The lines below starting at the line containing "ן על קיר או" and ending at the line containing "et accompagner les" are to be repeated exactly, with both ends kept and nothing else added.

============

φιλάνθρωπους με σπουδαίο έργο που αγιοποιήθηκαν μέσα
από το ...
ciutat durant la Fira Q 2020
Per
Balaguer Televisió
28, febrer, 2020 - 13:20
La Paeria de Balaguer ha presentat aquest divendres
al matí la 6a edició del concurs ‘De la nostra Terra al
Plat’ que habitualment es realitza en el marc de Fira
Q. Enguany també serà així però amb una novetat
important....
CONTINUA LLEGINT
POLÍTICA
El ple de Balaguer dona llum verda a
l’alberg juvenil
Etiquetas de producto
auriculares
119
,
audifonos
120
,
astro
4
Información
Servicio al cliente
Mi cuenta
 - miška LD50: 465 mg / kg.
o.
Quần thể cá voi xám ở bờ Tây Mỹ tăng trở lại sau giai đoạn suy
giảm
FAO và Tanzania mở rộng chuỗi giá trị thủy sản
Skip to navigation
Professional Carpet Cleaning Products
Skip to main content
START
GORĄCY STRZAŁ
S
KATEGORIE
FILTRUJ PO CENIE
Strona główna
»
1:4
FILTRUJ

============

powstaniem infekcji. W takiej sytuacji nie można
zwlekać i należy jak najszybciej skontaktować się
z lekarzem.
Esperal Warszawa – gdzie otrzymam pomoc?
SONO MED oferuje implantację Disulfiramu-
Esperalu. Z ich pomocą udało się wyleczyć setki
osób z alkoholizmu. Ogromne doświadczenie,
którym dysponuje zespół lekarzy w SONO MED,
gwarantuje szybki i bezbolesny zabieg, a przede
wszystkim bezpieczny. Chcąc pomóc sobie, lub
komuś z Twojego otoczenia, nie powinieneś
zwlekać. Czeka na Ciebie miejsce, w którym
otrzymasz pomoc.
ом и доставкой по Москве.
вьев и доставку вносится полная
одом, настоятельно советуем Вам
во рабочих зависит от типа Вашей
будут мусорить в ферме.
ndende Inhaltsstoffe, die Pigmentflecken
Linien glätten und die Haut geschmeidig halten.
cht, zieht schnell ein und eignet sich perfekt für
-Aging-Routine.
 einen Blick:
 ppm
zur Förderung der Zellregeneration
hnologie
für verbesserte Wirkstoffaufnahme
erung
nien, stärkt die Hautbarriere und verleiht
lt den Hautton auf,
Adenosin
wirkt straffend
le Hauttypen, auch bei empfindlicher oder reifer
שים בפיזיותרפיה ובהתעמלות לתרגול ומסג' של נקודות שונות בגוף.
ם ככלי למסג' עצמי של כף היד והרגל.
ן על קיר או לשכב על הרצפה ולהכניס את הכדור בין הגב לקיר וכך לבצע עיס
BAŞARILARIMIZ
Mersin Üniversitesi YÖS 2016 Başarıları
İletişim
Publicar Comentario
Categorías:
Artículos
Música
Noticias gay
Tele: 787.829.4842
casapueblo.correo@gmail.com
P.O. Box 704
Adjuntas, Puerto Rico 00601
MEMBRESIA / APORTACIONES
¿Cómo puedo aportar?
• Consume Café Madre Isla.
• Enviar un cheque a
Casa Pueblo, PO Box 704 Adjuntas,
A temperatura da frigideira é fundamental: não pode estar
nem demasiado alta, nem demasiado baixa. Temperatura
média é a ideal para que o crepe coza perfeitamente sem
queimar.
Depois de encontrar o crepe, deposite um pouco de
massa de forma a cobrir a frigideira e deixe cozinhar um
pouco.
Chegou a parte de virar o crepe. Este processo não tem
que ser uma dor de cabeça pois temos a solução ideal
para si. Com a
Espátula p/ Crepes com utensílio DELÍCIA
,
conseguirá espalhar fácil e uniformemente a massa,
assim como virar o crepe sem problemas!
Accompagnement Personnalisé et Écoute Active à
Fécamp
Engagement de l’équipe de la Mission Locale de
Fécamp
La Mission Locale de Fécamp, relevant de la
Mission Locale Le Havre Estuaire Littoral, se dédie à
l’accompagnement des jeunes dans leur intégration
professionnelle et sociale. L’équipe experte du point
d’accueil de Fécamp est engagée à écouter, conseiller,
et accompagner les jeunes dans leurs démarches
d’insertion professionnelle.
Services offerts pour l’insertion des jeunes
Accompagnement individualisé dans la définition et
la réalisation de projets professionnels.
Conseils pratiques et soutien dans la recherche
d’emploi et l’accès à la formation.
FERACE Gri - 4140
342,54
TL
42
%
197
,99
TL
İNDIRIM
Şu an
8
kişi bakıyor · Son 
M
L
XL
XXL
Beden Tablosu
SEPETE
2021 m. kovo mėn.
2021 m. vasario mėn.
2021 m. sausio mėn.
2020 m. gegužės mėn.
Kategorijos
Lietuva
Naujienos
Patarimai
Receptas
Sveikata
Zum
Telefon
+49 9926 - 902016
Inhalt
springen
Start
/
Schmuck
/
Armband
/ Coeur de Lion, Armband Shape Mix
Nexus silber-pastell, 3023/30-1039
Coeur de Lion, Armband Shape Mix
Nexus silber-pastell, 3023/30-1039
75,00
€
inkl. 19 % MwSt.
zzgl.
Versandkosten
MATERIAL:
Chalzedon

============

Exercise response
ן על קיר או לשכב על הרצפה ולהכניס את הכדור בין הגב לקיר וכך לבצע עיס
BAŞARILARIMIZ
Mersin Üniversitesi YÖS 2016 Başarıları
İletişim
Publicar Comentario
Categorías:
Artículos
Música
Noticias gay
Tele: 787.829.4842
casapueblo.correo@gmail.com
P.O. Box 704
Adjuntas, Puerto Rico 00601
MEMBRESIA / APORTACIONES
¿Cómo puedo aportar?
• Consume Café Madre Isla.
• Enviar un cheque a
Casa Pueblo, PO Box 704 Adjuntas,
A temperatura da frigideira é fundamental: não pode estar
nem demasiado alta, nem demasiado baixa. Temperatura
média é a ideal para que o crepe coza perfeitamente sem
queimar.
Depois de encontrar o crepe, deposite um pouco de
massa de forma a cobrir a frigideira e deixe cozinhar um
pouco.
Chegou a parte de virar o crepe. Este processo não tem
que ser uma dor de cabeça pois temos a solução ideal
para si. Com a
Espátula p/ Crepes com utensílio DELÍCIA
,
conseguirá espalhar fácil e uniformemente a massa,
assim como virar o crepe sem problemas!
Accompagnement Personnalisé et Écoute Active à
Fécamp
Engagement de l’équipe de la Mission Locale de
Fécamp
La Mission Locale de Fécamp, relevant de la
Mission Locale Le Havre Estuaire Littoral, se dédie à
l’accompagnement des jeunes dans leur intégration
professionnelle et sociale. L’équipe experte du point
d’accueil de Fécamp est engagée à écouter, conseiller,
et accompagner les jeunes dans leurs démarches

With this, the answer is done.